1. Her face was a perfect oval, like a circle that had its two sides gently compressed by a ThighMaster.
2
. His thoughts tumbled in his head, making and breaking alliances like underpants in a dryer without Cling Free.
3
. He spoke with the wisdom that can only come from experience, like a guy who went blind because he looked at a solar eclipse without one of those boxes with a pinhole in it and now goes around the country speaking at high schools about the dangers of looking at a solar eclipse without one of those boxes with a pinhole in it.
4
. She grew on him like she was a colony of E. Coli, and he was room-temperature Canadian beef.
5
. She had a deep, throaty, genuine laugh, like that sound a dog makes just before it throws up.
6
. Her vocabulary was as bad as, like, whatever.
7
. He was as tall as a six-foot, three-inch tree.
8
. The revelation that his marriage of 30 years had disintegrated because of his wife's infidelity came as a rude shock, like a surcharge at a formerly surcharge-free ATM machine.
9
. The little boat gently drifted across the pond exactly the way a bowling ball wouldn't.
10
. McBride fell 12 stories, hitting the pavement like a Hefty bag filled with vegetable soup.
11
. From the attic came an unearthly howl.
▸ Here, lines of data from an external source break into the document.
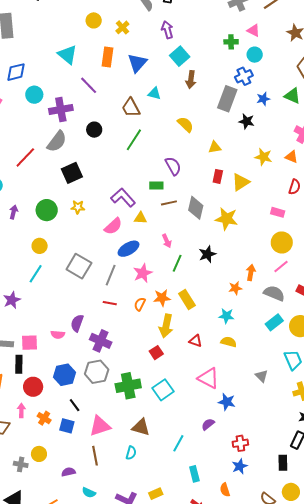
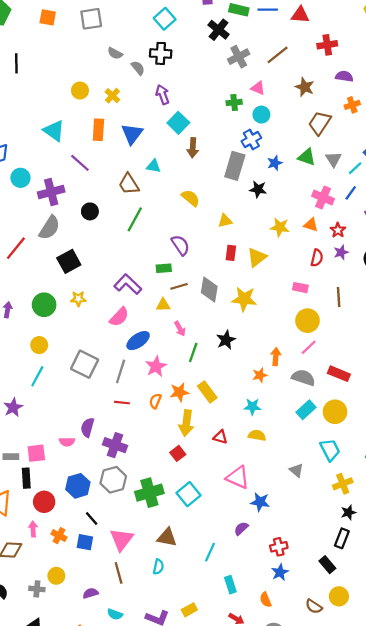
yellow triangle: (140, 218) -> (163, 305), moved
pink triangle: (100, 426) -> (121, 539), turned -30
black rectangle: (283, 463) -> (327, 565), turned -35

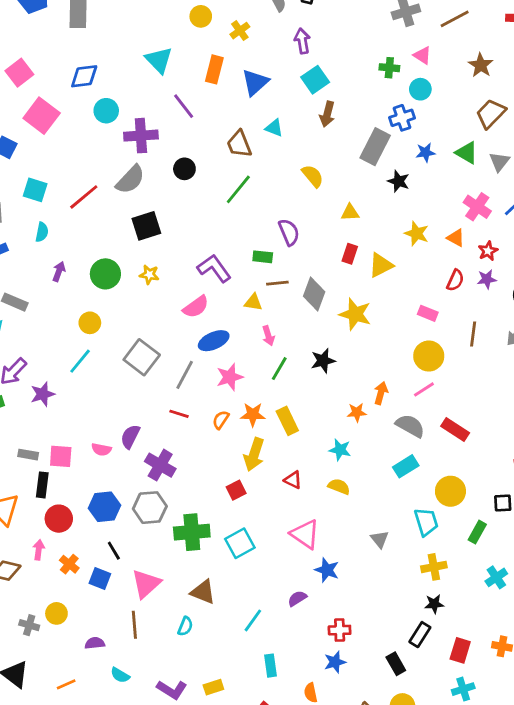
yellow circle: (335, 412) -> (450, 491), moved

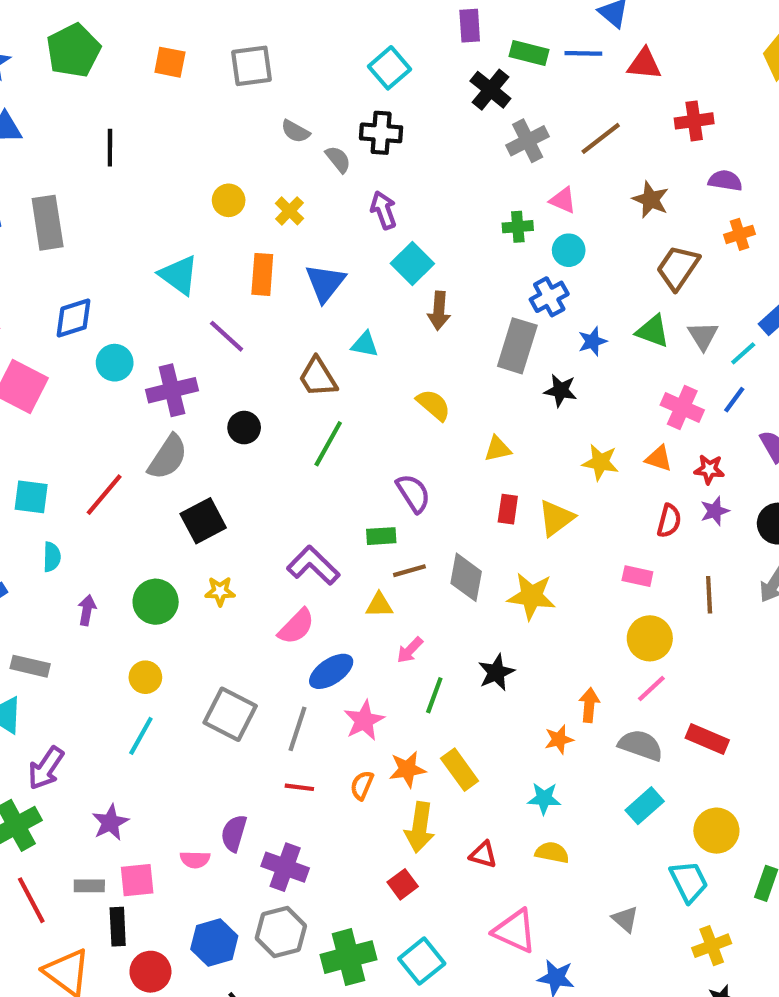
red star: (488, 251) -> (709, 469), turned -30
pink arrow: (268, 336) -> (410, 650), turned 72
purple star: (43, 394) -> (110, 822), moved

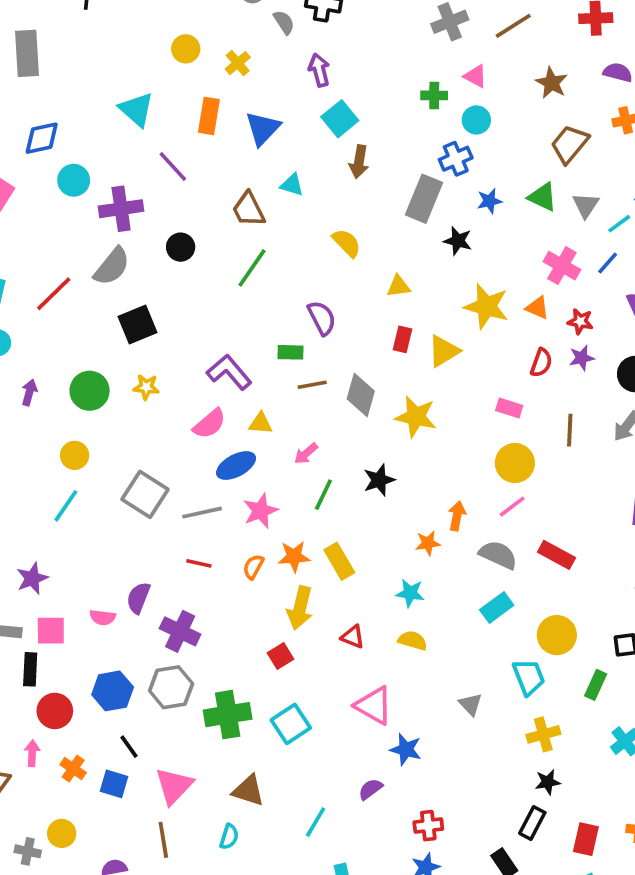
yellow star: (600, 462) -> (486, 306), size x1.4
yellow triangle: (379, 605) -> (261, 423), moved
gray line: (297, 729) -> (202, 513), turned 54

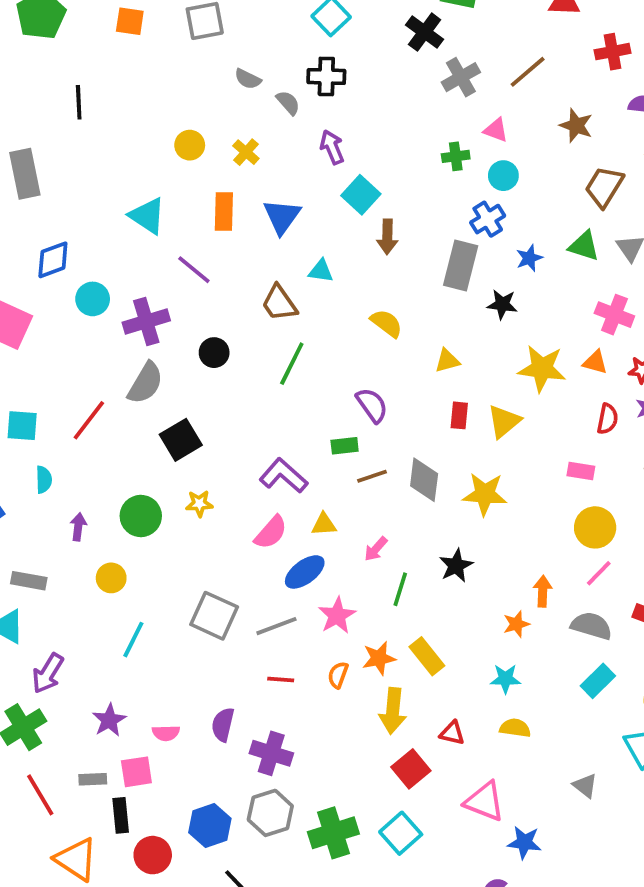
yellow circle: (75, 455) -> (111, 578), moved
pink semicircle: (103, 617) -> (166, 733), moved
red square: (281, 656) -> (411, 769), moved, size x1.4

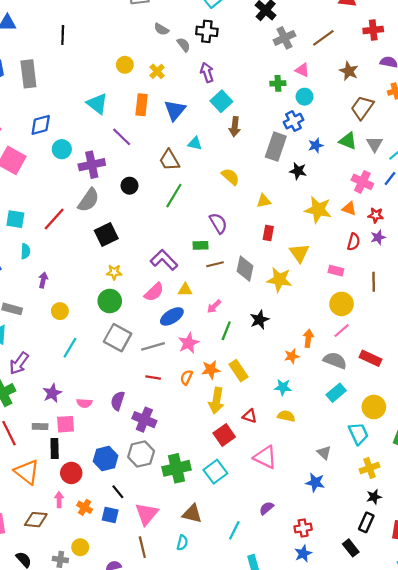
yellow triangle: (504, 421) -> (299, 253), moved, turned -30
green circle: (141, 516) -> (110, 301), moved
blue star: (524, 842) -> (315, 483), moved

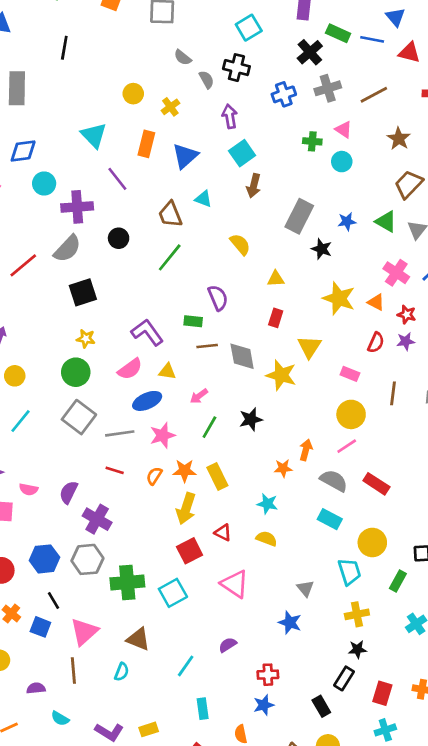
blue cross: (294, 121) -> (284, 94), moved
gray diamond: (245, 269) -> (242, 356), turned -30
cyan rectangle: (336, 393) -> (330, 519), turned 60

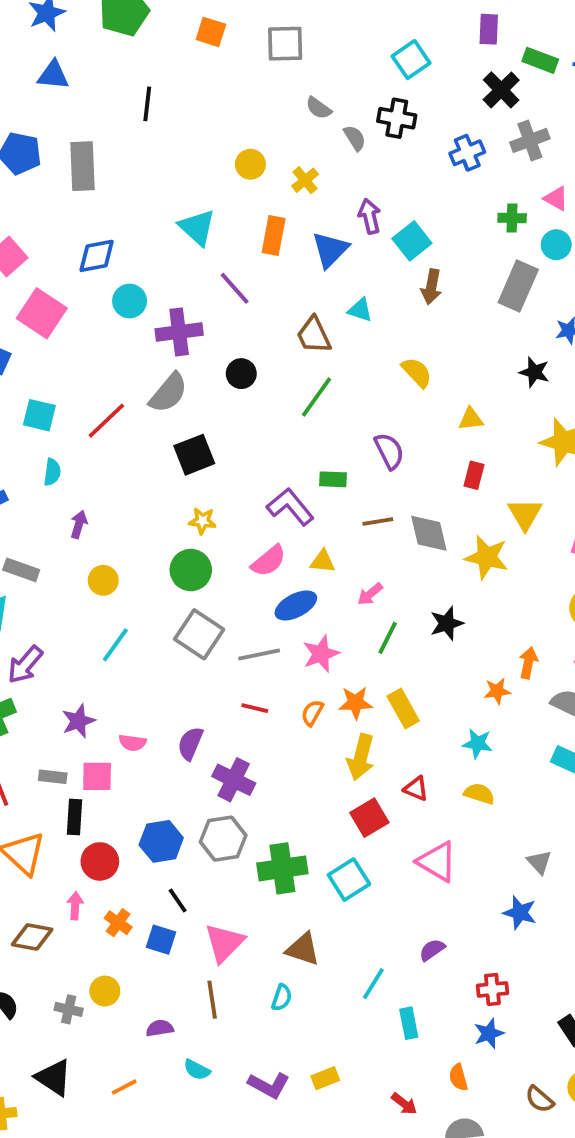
purple arrow: (230, 116) -> (370, 216), moved
gray rectangle: (299, 216) -> (518, 286), moved
green rectangle: (193, 321) -> (333, 479), moved
cyan rectangle: (203, 709) -> (409, 1023), moved

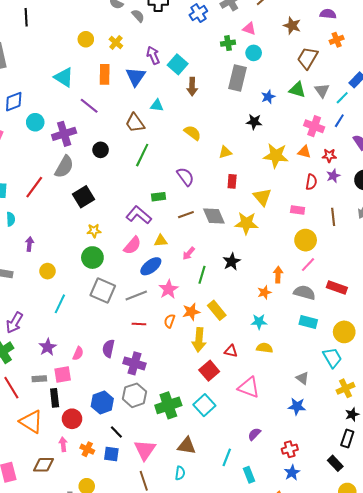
pink semicircle: (133, 743) -> (78, 353), turned -64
The whole scene had an eerie, surreal quality, like when you're on vacation in another city and Jeopardy comes on at 7:00 p.m. instead of 7:30.
12
. Her hair glistened in the rain like a nose hair after a sneeze.
13
. The hailstones leaped from the pavement, just like maggots when you fry them in hot grease.
14
. Long separated by cruel fate, the star-crossed lovers raced across the grassy field toward each other like two freight trains, one having left Cleveland at 6:36 p.m. traveling at 55 mph, the other from Topeka at 4:19 p.m. at a speed of 35 mph.
15
. They lived in a typical suburban neighborhood with picket fences that resembled Nancy Kerrigan's teeth.
16
. John and Mary had never met. They were like two hummingbirds who had also never met.
17
. He fell for her like his heart was a mob informant, and she was the East River.
18
. Even in his last years, Granddad had a mind like a steel trap, only one that had been left out so long it had rusted shut.
19
. Shots rang out, as shots are wont to do.
20
. The plan was simple, like my brother-in-law Phil. But unlike Phil, this plan just might work.
21
. The young fighter had a hungry look, the kind you get from not eating for a while.
22
. He was as lame as a duck. Not the metaphorical lame duck, either, but a real duck that was actually lame, maybe from stepping on a land mine or something.
23
. The ballerina rose gracefully en Pointe and extended one slender leg behind her, like a dog at a fire hydrant.
24
. It was an American tradition, like fathers chasing kids around with power tools.
25
. He was deeply in love. When she spoke, he thought he heard bells, as if she were a garbage truck backing up.